Currently it is believed that opening the
hip angle (formed between the top of
the thighs and the abdomen while
seated) should approximate 130 degrees.
Even in the forward tilt position,
unless the back is supported by the backrest,
stress is put on the spine. Ideally, a
slight backward tilt would be the most
comfortable and perfect position, however,
this is impossible in dentistry unless
we can get a patient dental chair to be suspended
from the ceiling and work under it
like a car mechanic works on a lift.
For now only a handful of dedicated
chair manufacturers take judicious time to
engineer stools that are ergonomically
sound. More often, stools that "come with
a patient chair" are often not customized,
nor ergonomically sound.
Personalized stools come in a variety of styles each as
unique as the user. For example, Crown Seating sculpts out the
area in the back of the seat pan to relieve pressure on the tailbone
and rounds the front sides of the pan to relieve pressure
under the thighs which increases blood flow to the lower legs
(it's shaped like a bicycle seat) and especially beneficial for
women users. RPG Dental allows for a forward tilt waterfall
design, thereby allowing the clinician to maintain a healthy
amount of natural lordosis in the lower back. And as another
example, Orascoptic was one of the first to utilize armrests to
aid in neck and shoulder relief.
Many clinicians are starting to prefer a small, but extra
thick lumbar backrest, which provides a proprioceptive quality,
allowing continuous feedback to the spine, both in the
active as well as the passive position. Conversely, many female
clinicians are favoring the saddle-type stool with no backrest
because it aids in moving the pelvis into a more anteriorverted
position. This allows the clinician to sit
softly or almost stand while working.
Assembling all the beneficial features
noted above into an effective stool/chair
was the brainchild of Le Mans race car
winner and owner of Crown Seating, Steve
Knight. The new innovative chair called
the Virtù was unveiled at the recent
Chicago Midwinter Meeting. It has a
patented ZenWave motion that provides
mild support while in a forward tilt position
(which opens the hips to approximately
130 degrees), allows the pelvis to
rotate forward in a natural position (which
permits the pelvis to be more anteverted)
and aligns the spine (keeping it neutral
and unstressed) thereby protecting the
spine from further injury. The best component
is that the backrest moves with the
operator in both the active and passive
positions, which massages the vulnerable
lumbar region, promoting blood flow and
nutrients to the lower back muscles and
intervertebral discs. This chair/stool collectively puts all the
important and vital components of stool ergonomics together.
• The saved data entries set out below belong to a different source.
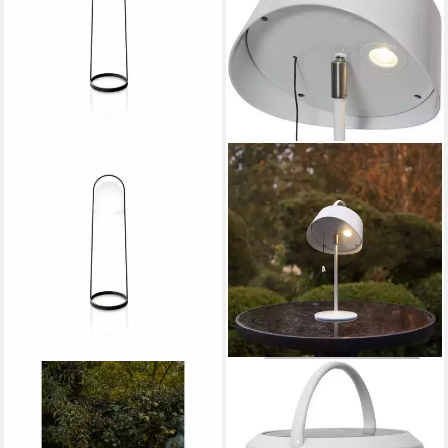
EVA SOLO
STAR TRADING
LED Solarleuchte SunLight
LED Solarleuchte Solarlampe
100 cm
Cervia
ab 291,10 €
ab 30,89 €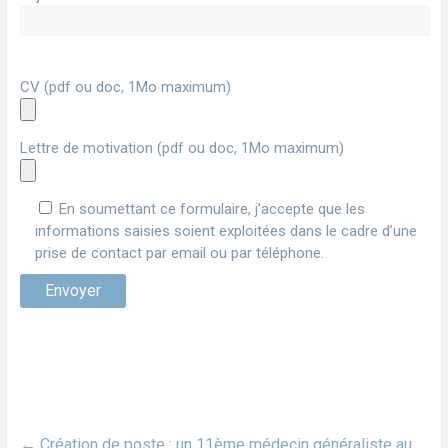
CV (pdf ou doc, 1Mo maximum)
Lettre de motivation (pdf ou doc, 1Mo maximum)
En soumettant ce formulaire, j’accepte que les
informations saisies soient exploitées dans le cadre d’une
prise de contact par email ou par téléphone.
←
Création de poste : un 11ème médecin généraliste au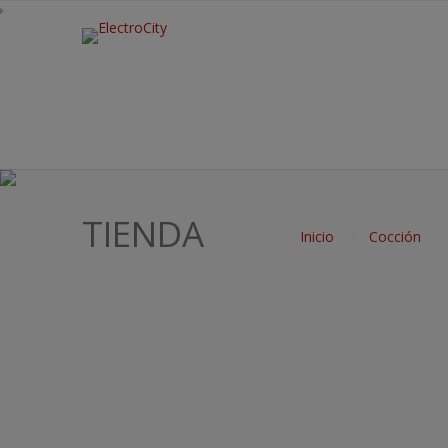
TIENDA
Inicio
Cocción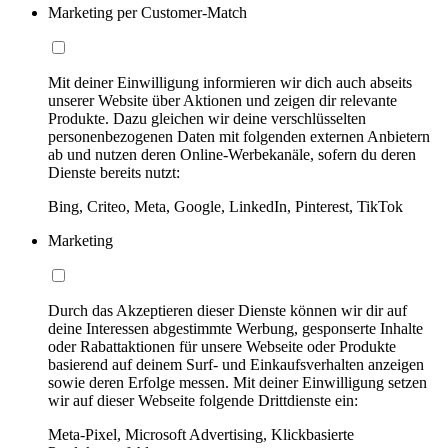
Marketing per Customer-Match
Mit deiner Einwilligung informieren wir dich auch abseits
unserer Website über Aktionen und zeigen dir relevante
Produkte. Dazu gleichen wir deine verschlüsselten
personenbezogenen Daten mit folgenden externen Anbietern
ab und nutzen deren Online-Werbekanäle, sofern du deren
Dienste bereits nutzt:
Bing, Criteo, Meta, Google, LinkedIn, Pinterest, TikTok
Marketing
Durch das Akzeptieren dieser Dienste können wir dir auf
deine Interessen abgestimmte Werbung, gesponserte Inhalte
oder Rabattaktionen für unsere Webseite oder Produkte
basierend auf deinem Surf- und Einkaufsverhalten anzeigen
sowie deren Erfolge messen. Mit deiner Einwilligung setzen
wir auf dieser Webseite folgende Drittdienste ein:
Meta-Pixel, Microsoft Advertising, Klickbasierte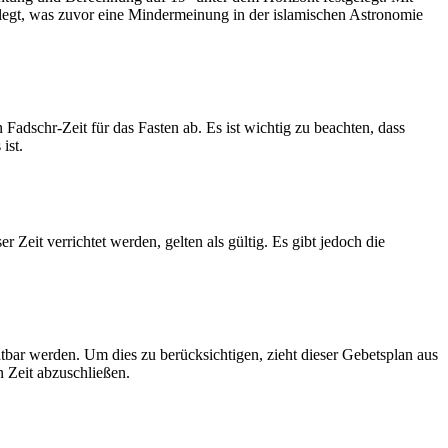
legt, was zuvor eine Mindermeinung in der islamischen Astronomie
dschr-Zeit für das Fasten ab. Es ist wichtig zu beachten, dass
ist.
Zeit verrichtet werden, gelten als gültig. Es gibt jedoch die
htbar werden. Um dies zu berücksichtigen, zieht dieser Gebetsplan aus
n Zeit abzuschließen.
We have come a long way from wooden chairs and overstuffed
stools. Today, the operator demands more comfort and
function while working. But, choosing a stool can be as complex
as the spine itself; every body is different. What might
work for one body might not work for another. When in the
market, try different types of stools for a period of time. See
what works for you.
References
- Nachemson, A.The lumbar spine, an orthopaedic challenge. Spine 1976; 1(1):59-71.
- Retrieved from en.wikipedia.org/wiki/History_of_the_chair. February 23, 2011.
- Wynbrandt, J.The Excruciating History of Dentistry. St. Martin's Press; New York, NY;
1998: pp 202-205.
- Official Gazette of the United States Patent Office. Jan. 12, 1909: Volume 138; pp.
292-293.
- Knight, Steven R. The Art of Humaneering: Designing a Better Stool for Women.
Sullivan Schein Sidekick, Summer, 2006.